By Jackie Beck   Updated 07/14/2020 at 3:59 pm

Thinking of credit repair? Think twice
You’ve probably heard ads promising to fix bad credit. The thing is, some credit repair agencies use tactics that are just plain illegal, that don’t work, or both — leaving you out hundreds or thousands of dollars; the last thing you need when you’re having money trouble.

No one can remove “accurate and timely” negative information from anyone’s credit report, but sometimes people claim that they can.

So how do you tell if a credit repair offer is a scam?

Could it be a scam?

According to the FTC’s brochure titled Credit Repair: How to Help Yourself, here’s how to tell if the company behind it is up to no good:

  • The company wants you to pay for credit repair services before they provide any services. Under the Credit Repair Organizations Act, credit repair companies cannot require you to pay until they have completed the services they have promised.
  • The company doesn’t tell you your rights and what you can do for yourself for free.
  • The company recommends that you do not contact any of the three major national credit reporting companies directly.
  • The company tells you they can get rid of most or all the negative credit information in your credit report, even if that information is accurate and current.
  • The company suggests that you try to invent a “new” credit identity — and then, a new credit report — by applying for an Employer Identification Number to use instead of your Social Security number.
  • The company advises you to dispute all the information in your credit report, regardless of its accuracy or timeliness.

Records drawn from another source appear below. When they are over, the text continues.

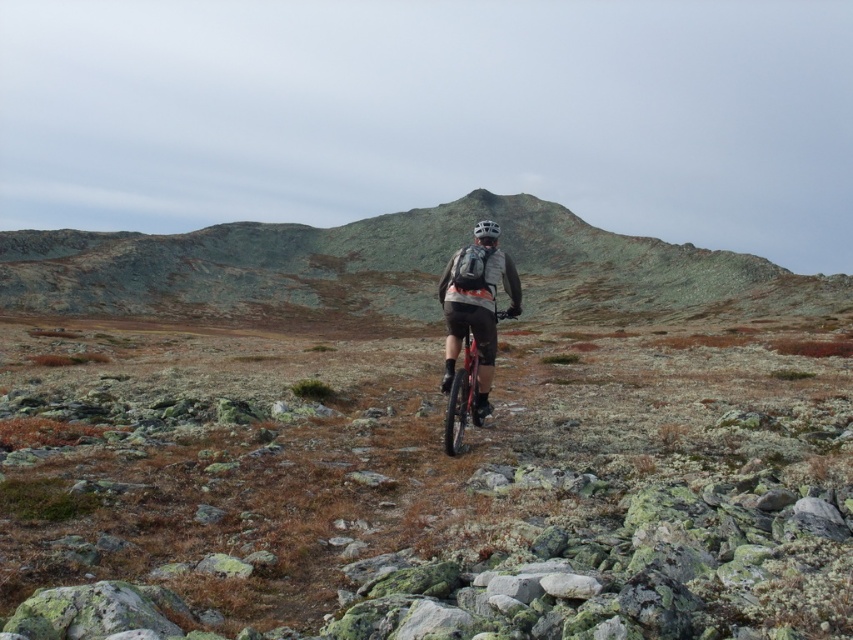 Who is more distant from viewer, (456, 301) or (490, 236)?

The point (490, 236) is more distant.

At what (x,y) coordinates should I click in order to perform the action: click on matte gray jacket at center. Please return your answer as a coordinate pair (x, y). This screenshot has height=640, width=853. Looking at the image, I should click on (476, 308).

Is rough textured rocks at center to the right of green mossy rock at center from the viewer's perspective?

Indeed, rough textured rocks at center is positioned on the right side of green mossy rock at center.

Is rough textured rocks at center wider than green mossy rock at center?

No.

This screenshot has height=640, width=853. What do you see at coordinates (426, 484) in the screenshot? I see `rough textured rocks at center` at bounding box center [426, 484].

You are a GUI agent. You are given a task and a screenshot of the screen. Output one action in this format:
    pyautogui.click(x=<x>, y=<y>)
    Task: Click on the rough textured rocks at center
    This screenshot has height=640, width=853.
    Given the screenshot: What is the action you would take?
    pyautogui.click(x=426, y=484)

Does green mossy rock at center have a larger size compared to silver metallic helmet at center?

Yes, green mossy rock at center is bigger than silver metallic helmet at center.

At what (x,y) coordinates should I click in order to perform the action: click on green mossy rock at center. Please return your answer as a coordinate pair (x, y). Looking at the image, I should click on coord(393,268).

Who is more forward, (258, 236) or (486, 237)?

Point (486, 237)

Locate an element on the screen. green mossy rock at center is located at coordinates (393, 268).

If you have bad credit due to things you’ve done in the past, the only real way to fix it is to change your behavior and give it time. (For example, paying off debt could help repair your credit score.)

Remember that anything a legitimate credit repair company could do for you, you can do for yourself for free. For starters, you can (and should) always dispute items on your credit report that are inaccurate.

How do you find out if there are errors on your report?

If you have been denied credit, you’re entitled to a copy of your credit report. The paperwork letting you know that you’ve been denied should explain how to do it. You’re also entitled to a free credit report every year from each of the major credit reporting agencies. To obtain that, go to annualcreditreport.com. (Just say no to any additional offers that cost money.)

Next, the best way to improve your credit is to use it responsibly. Pay your bills on time and avoid using a large percentage of your available credit. If you have current problems with your creditors, contact them and work out a repayment plan that you can stick to no matter what. (Just do not allow electronic access to your checking account — pay your creditors yourself instead.) You can review information about the Fair Debt Collection Act for details on what collectors are and are not allowed to do.

Most of all, be patient, consistent and responsible with your money, and your credit will eventually improve.